In light of the need to develop new drugs, cationic antimicrobial peptides have gained attention as possible therapeutic candidates. The antibacterial activity of the antimicrobial synthetic peptide representing the first cationic domain of human lactoferricin, further referred to as hLF1-11, was evaluated against sensitive and resistant K. pneumoniae strains. In addition, the antibacterial activity of hLF1-11 in combination with several antimicrobial drugs (rifampicin, clarithromycin, clindamycin, gentamycin and tigecycline) was evaluated against clinical isolates of carbapenemase-producing K. pneumoniae harboring different resistance genes. The results revealed that the hLF1-11 peptide exhibited antimicrobial activity in a dose dependent manner. This antibacterial activity was significantly more effective against a sensitive than against a resistant K. pneumoniae strain. In addition, the results revealed a synergistic effect between hLF1-11 and all the tested antimicrobial drugs against several multidrug (MDR) KPC K. pneumoniae strains.

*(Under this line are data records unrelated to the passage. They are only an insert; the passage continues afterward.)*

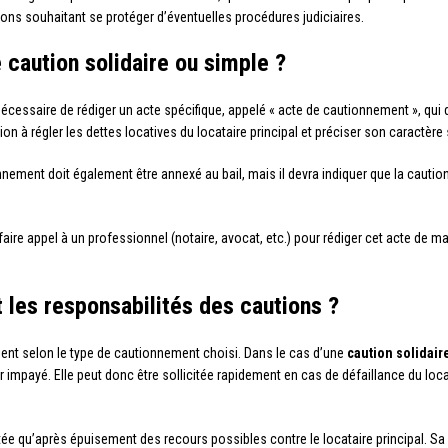
tions souhaitant se protéger d’éventuelles procédures judiciaires.
caution solidaire ou simple ?
t nécessaire de rédiger un acte spécifique, appelé « acte de cautionnement », qui
n à régler les dettes locatives du locataire principal et préciser son caractère 
onnement doit également être annexé au bail, mais il devra indiquer que la cauti
ire appel à un professionnel (notaire, avocat, etc.) pour rédiger cet acte de 
t les responsabilités des cautions ?
ient selon le type de cautionnement choisi. Dans le cas d’une
caution solidair
er impayé. Elle peut donc être sollicitée rapidement en cas de défaillance du loc
citée qu’après épuisement des recours possibles contre le locataire principal. Sa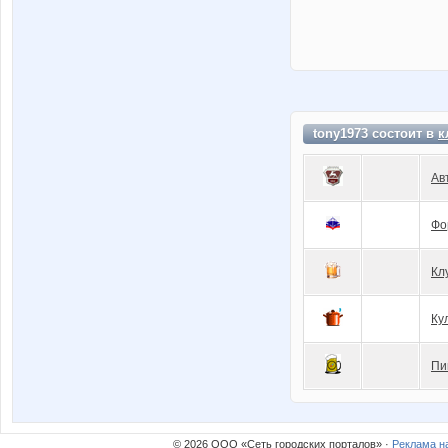
tony1973 состоит в
к
Ав
Фо
Кл
Ку
Пи
© 2026 ООО «Сеть городских порталов» ·
Реклама н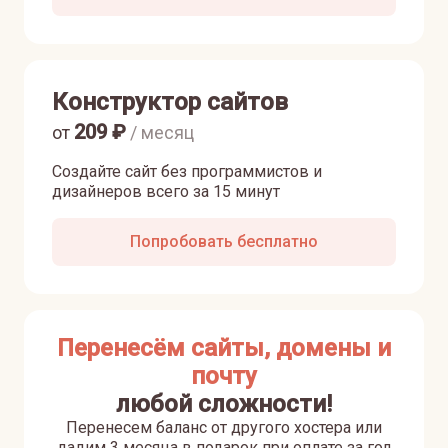
Конструктор сайтов
209
₽
от
/ месяц
Создайте сайт без программистов и
дизайнеров всего за 15 минут
Попробовать бесплатно
Перенесём сайты, домены и
почту
любой сложности!
Перенесем баланс от другого хостера или
дадим 3 месяца в подарок при оплате за год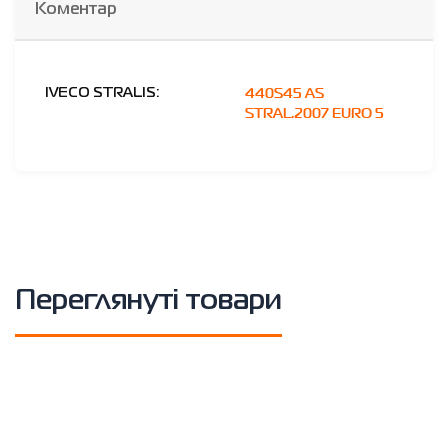
Коментар
440S45 AS
IVECO STRALIS:
STRAL.2007 EURO 5
Переглянуті товари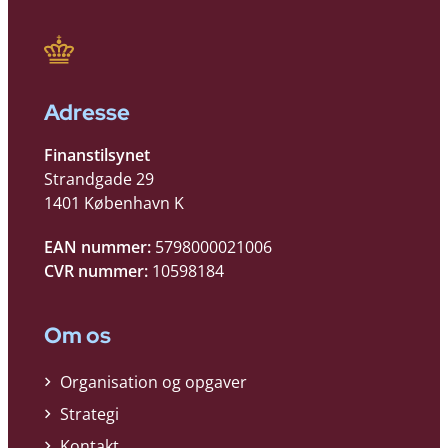
Adresse
Finanstilsynet
Strandgade 29
1401 København K
EAN nummer:
5798000021006
CVR nummer:
10598184
Om os
Organisation og opgaver
Strategi
Kontakt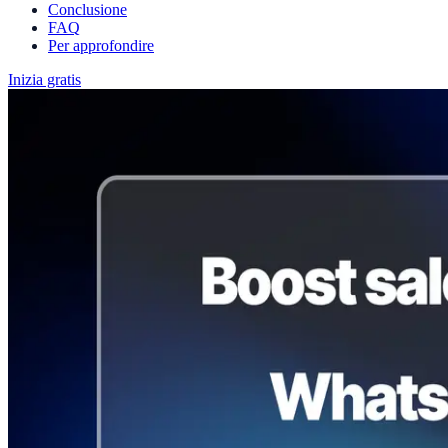
Conclusione
FAQ
Per approfondire
Inizia gratis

Another important finding pertains to the mechanism of action of the synergistic effect induced by hLF1-11 and rifampicin. When these cells were exposed to rifampicin for 30 or 60 min, washed and then treated with a sub-inhibitory concentration of hLF1-11 up to 2 h, were significantly (P < 0.05) killed than untreated cells, while no antibacterial activity was observed when they were first incubated with hLF1-11 and then with rifampicin. CCCP, which is an uncoupler of oxidative phosphorylation, was used to dissipate the proton motive force (PMF). The effect of CCCP on the antibacterial activity of these compounds revealed that the antibacterial activity of hLF1-11 as well as the synergistic effect between hLF1-11 and rifampicin were significantly reduced by CCCP, while no effect was obtained on the antibacterial activity of rifampicin. In agreement, EtBr accumulation increased upon exposure to hLF1-11 dose dependently as well as upon exposure to the combination of hLF1-11 and rifampicin, while no increase in fluorescence intensity was induced by treatment with rifampicin. Moreover, hLF1-11 was able to induce cytoplasmic membrane depolarization, as measured by the anionic dye DiBAC4(3), which enters the depolarized cells. All together, these data suggest that the rifampicin molecules accumulated by Klebsiella pneumoniae during the 30 min preincubation were not taken away by washing. The subsequent addition of hLF1-11, by inducing a transient loss of membrane potential, could have facilitated the entrance and retention of rifampicin into the cytoplasm. In agreement, both cell membrane permeabilization, as well as membrane depolarization, increased upon exposure to hLF1-11, thus supporting our hypothesis.
In conclusion, hLF1-11 induces sensitization of KPC K. pneumoniae to rifampicin, an otherwise impermeable hydrophobic antibiotic, by facilitating access of rifampicin to and subsequent retention of rifampicin in the cytoplasm.